The interpretation of the similarities/oppositions among units cannot be understood without taking into account the unit characteristics (such as, for example, climatic conditions, socio-economic description of the respondents or economic characteristics of the area).
In order to solve these drawbacks, contextual variables are also observed on the units and introduced in the analysis. A first step consists of grouping the units depending on one categorical variable and building an aggregated frequency table (AFT) crossing the categories (rows) and the events (columns). In this AFT, the former row-units corresponding to the same category are now collapsed into a single row while the event-columns remain unchanged. Then, CA is applied on this AFT, often called, in textual analysis, aggregated lexical table [ALT; Lebart, Salem, and Berry (1998)].
CA on the aggregated lexical table (CA-ALT) usually leads to robust and interpretable results. CA-ALT visualizes the similarities among categories, the similarities among words and the associations between categories and words. The same approach can be applied in other domains. The main drawback of CA-ALT is its restrictiveness. Only one categorical variable can be considered while often several categorical and quantitative contextual variables are available and associated to the events.
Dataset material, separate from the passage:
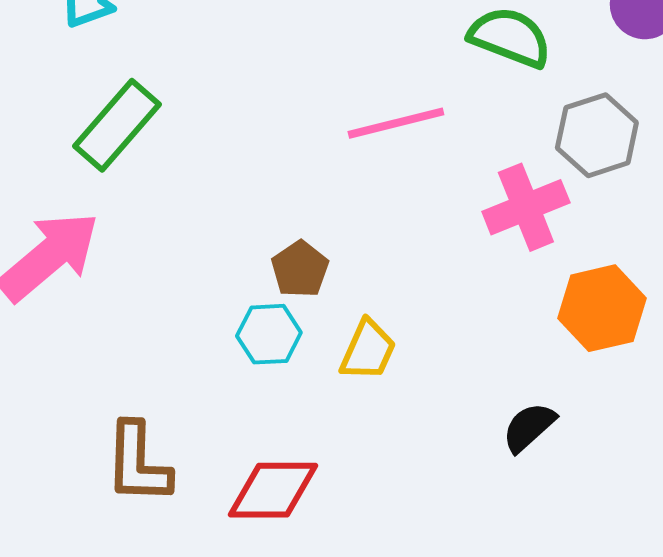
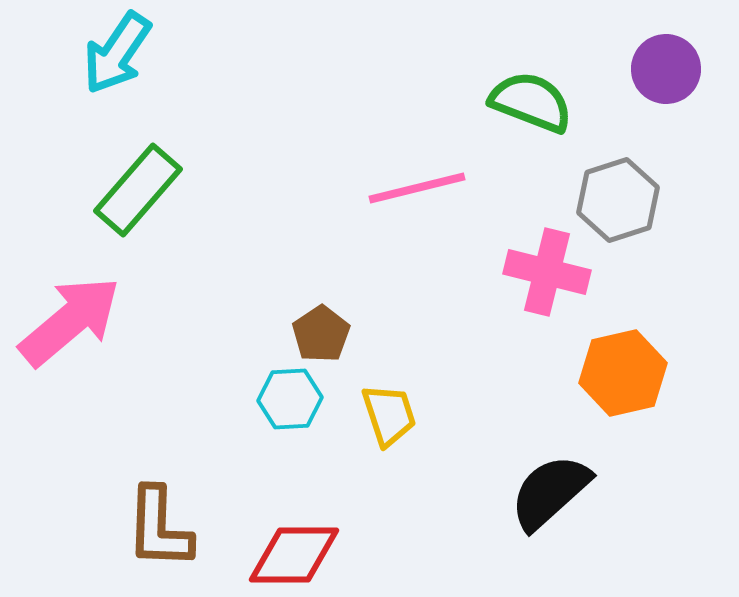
pink cross: (526, 207) -> (547, 272), turned 36
yellow trapezoid: (368, 350) -> (389, 415), turned -42
black semicircle: (529, 427) -> (550, 492), size x1.5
Recently, correspondence analysis on generalised aggregated lexical tables [CA-GALT; M. Bécue-Bertaut and Pagès (2015); Mónica Bécue-Bertaut, Pages, and Kostov (2014)] has been proposed to generalize CA-ALT to the case of several quantitative, categorical and mixed variables. CA-GALT brings out the relationships between the vocabulary and the several selected contextual variables.
This article presents an R function implementing CA-GALT in the FactoMineR package (Lê, Josse, and Husson 2008; Husson, Lê, and Pagès 2010) and has the following outline: We first describe the example used to illustrate the method and introduce the notation. Then we recall the principles of the CA-GALT methodology and proceed to detail the function and the algorithm. Subsequently, the results obtained on the example are provided. Finally, we conclude with some remarks.
Example
The example is extracted from a survey intended to better know the definitions of health that the non-experts give. An open-ended question “What does health mean to you?” was asked to 392 respondents who answered through free-text comments. The documents \(\times\) words table is built keeping only the words used at least 10 times among all respondents. This minimum threshold is used to obtain statistically interpretable results (Lebart, Salem, and Berry 1998; Murtagh 2005). Thus, 115 different words and 7751 occurrences are kept.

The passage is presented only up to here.